Document qui nous a été transmis et qui montre que les chirurgiens-dentistes - et les sages-femmes embarquées malgré elles dans la galère de la "dentisterie très (trop?) consensuelle avec le pouvoir" - sont de bons contributeurs au système actuel.

 

 

Un second document permet d'expliquer le comportement des responsables syndicaux et ordinaux de toutes les professions dites "indépendantes" ....mais qui elles aussi aiment bien le confort de la couette sociale qui nous étouffe.

 

 

Document 1:

 

cotis Complémentaire

 

 

 

 

DOCUMENT 2:

http://www.moneyweek.fr/numero/109/

"Corruption, bulle et faillite : tout est lié "

La France vient de reculer d’une place dans le classement des pays, selon l’indice de perception de la corruption, et ce retrouve au vingt-cinquième rang.(NDLR: entre Urugay 24° et Estonie 26°) Je vous entends maugréer, cher lecteur : « Quoi, l’euro est au bord du gouffre et on me parle de corruption ?»  Suffoquant d’indignation, vous vous apprêtez à résilier votre abonnement. Attendez une minutes… Le classement de corruption de Transparency International vaut bien celui des agences de notation de crédit.

     Si vous le confronter à celui de l’assurance contre une défaillance du crédit souverain – les fameux CDS -, vous constaterez une troublante corrélation.

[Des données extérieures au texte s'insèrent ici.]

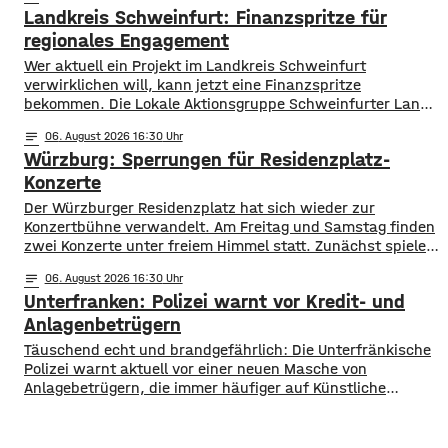
Landkreis Schweinfurt: Finanzspritze für
aktuell mit dem Sauerstoffgehalt im Wasser noch keine
Probleme, allerdings ist die Wassertemperatur
regionales Engagement
Wer aktuell ein Projekt im Landkreis Schweinfurt
verwirklichen will, kann jetzt eine Finanzspritze
bekommen. Die Lokale Aktionsgruppe Schweinfurter Land
unterstützt Kleinprojekte mit bis zu 3.000 Euro Fördergeld.
notes
06
. August 2026 16:30
Bewerben können sich Bürger, Vereine und Organisationen.
Würzburg: Sperrungen für Residenzplatz-
Die Projekte sollen den Entwicklungszielen des Landkreises
dienen und das Bürgerengagement des Schweinfurter
Konzerte
Lands stärken. Die Entwicklungsziele sind:
Der Würzburger Residenzplatz hat sich wieder zur
Daseinsvorsorge, sozialer Zusammenhalt,
Konzertbühne verwandelt. Am Freitag und Samstag finden
zwei Konzerte unter freiem Himmel statt. Zunächst spielen
am Freitagabend Roy Bianco und die Abbrunzati Boys. Am
notes
06
. August 2026 16:30
Samstag ist dann das Konzert des Duos Fast Boy. Das
Unterfranken: Polizei warnt vor Kredit- und
Konzert von Roy Bianco und den Abbrunzati Boys ist
ausverkauft, rund 16.000 Menschen werden
Anlagenbetrügern
​​Täuschend echt und brandgefährlich: Die Unterfränkische
Polizei warnt aktuell vor einer neuen Masche von
Anlagebetrügern, die immer häufiger auf Künstliche
Intelligenz setzen. ​Demnach werden auch immer wieder
Menschen aus der Region um ihr Erspartes gebracht. ​Laut
Polizei erstellen die Täter mithilfe von KI täuschen echte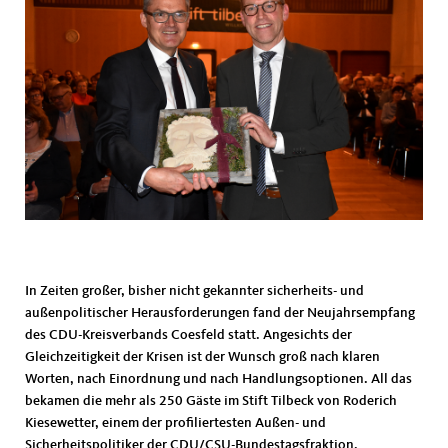
In Zeiten großer, bisher nicht gekannter sicherheits- und
außenpolitischer Herausforderungen fand der Neujahrsempfang
des CDU-Kreisverbands Coesfeld statt. Angesichts der
Gleichzeitigkeit der Krisen ist der Wunsch groß nach klaren
Worten, nach Einordnung und nach Handlungsoptionen. All das
bekamen die mehr als 250 Gäste im Stift Tilbeck von Roderich
Kiesewetter, einem der profiliertesten Außen- und
Sicherheitspolitiker der CDU/CSU-Bundestagsfraktion.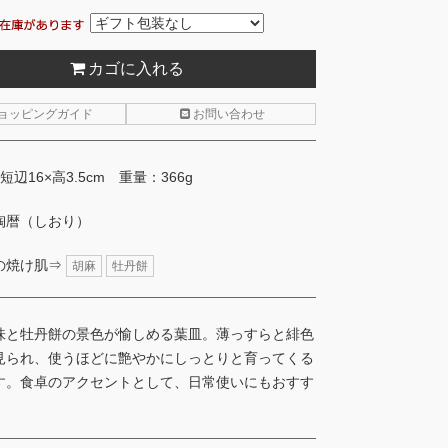
カゴに入れる
ョッピングガイド
お問い合わせ
×短辺16×高3.5cm 重量：366g
陶暦（しおり）
の焼け肌⇒
胡麻
牡丹餅
味と牡丹餅の景色が愉しめる葉皿。薄っすらと緋色
見られ、使うほどに艶やかにしっとりと育ってくる
す。食卓のアクセントとして、日常使いにもおすす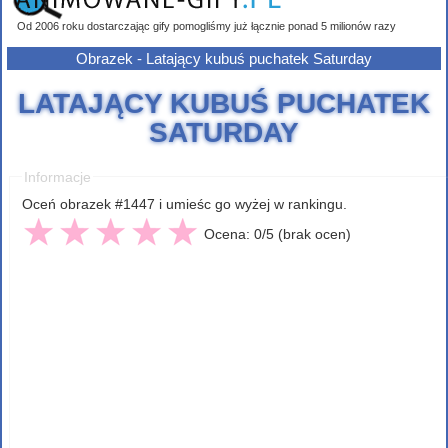
Od 2006 roku dostarczając gify pomogliśmy już łącznie ponad 5 milionów razy
Obrazek - Latający kubuś puchatek Saturday
LATAJĄCY KUBUŚ PUCHATEK
SATURDAY
Informacje
Oceń obrazek #1447 i umieśc go wyżej w rankingu.
Ocena: 0/5 (brak ocen)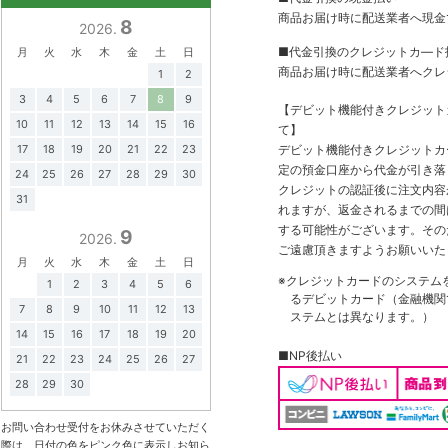
商品お届け時に配送業者へ現金
8
2026.
■代金引換のクレジットカ―ド
月
火
水
木
金
土
日
商品お届け時に配送業者へクレ
1
2
3
4
5
6
7
8
9
【デビット機能付きクレジッ
10
11
12
13
14
15
16
て】
17
18
19
20
21
22
23
デビット機能付きクレジットカ
定の預金口座から代金が引き落
24
25
26
27
28
29
30
クレジットの認証後に注文内容
31
れますが、返金されるまでの間
する可能性がございます。その
9
2026.
ご遠慮頂きますようお願いいた
月
火
水
木
金
土
日
※クレジットカードのシステム
1
2
3
4
5
6
るデビットカード（金融機関で
7
8
9
10
11
12
13
ステムとは異なります。）
14
15
16
17
18
19
20
■NP後払い
21
22
23
24
25
26
27
28
29
30
お問い合わせ受付をお休みさせていただく
際は、日付の色をピンク色に表示しお知ら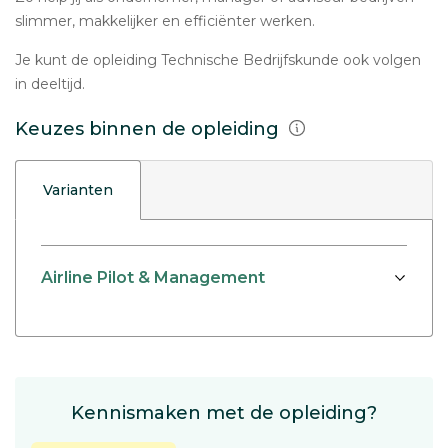
slimmer, makkelijker en efficiënter werken.
Je kunt de opleiding Technische Bedrijfskunde ook volgen
in deeltijd.
Keuzes binnen de opleiding
Varianten
Airline Pilot & Management
Kennismaken met de opleiding?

Plus un pays affiche un indice de corruption élevé, plus les marchés estiment que sa faillite est probable. Inversement, l’Allemagne est quinzième, et les marchés estiment que ses risques de faire faillite sont faibles. Le Danemark, l’Australie et le Canada arrivent en tête de liste des pays vertueux, et leurs CDS souverains sont également très bon marché.

    Y aurait-il donc un lien de cause à effet entre la corruption et le risque de faillite ? Bien sûr ! Nous adorons l’économie administrée, pilotée par les économistes statisticiens qui prétendent tout contrôler. Bien entendu, ces technocrates ignorent le contre-exemple de l’Allemagne. Dans ce pays, artificiellement coupé en deux après la Seconde Guerre mondiale, n’importe qui a pu constater les effets d’une économie plus ou moins administrée.   

    Plus, c’était l’Allemagne de l’Est qui produisait des Trabant. Moins, c’était l’Allemagne de l’Ouest qui produisait des Mercedes. Mais les empiriques sans foi (dans le progrès), ni loi (statistiques) ne sont pas écoutés. Ce sont des casseurs de rêves, incapables de raconter les belles histoires qu’aime le bon peuple.

     L’ennui, c’est que pour administrer une économie, il faut de la bureaucratie. Plus il y a de bureaucratie, plus il y a de corruption. Plus il y a de corruption, plus il y a d’investissements qui se trompent de route et plus le risque de faillite grandit.

     Une exception ? C’est l’Irlande, classée onzième par Transparency International mais dont le risque est considéré comme équivalent à celui de la Grèce ou de l’Argentine.

     À part cette anomalie, le top des pays vertueux correspond assez bien aux opportunités actuelles d’investissement. Un signe troublant : la Chine arrive au même niveau que la Grèce.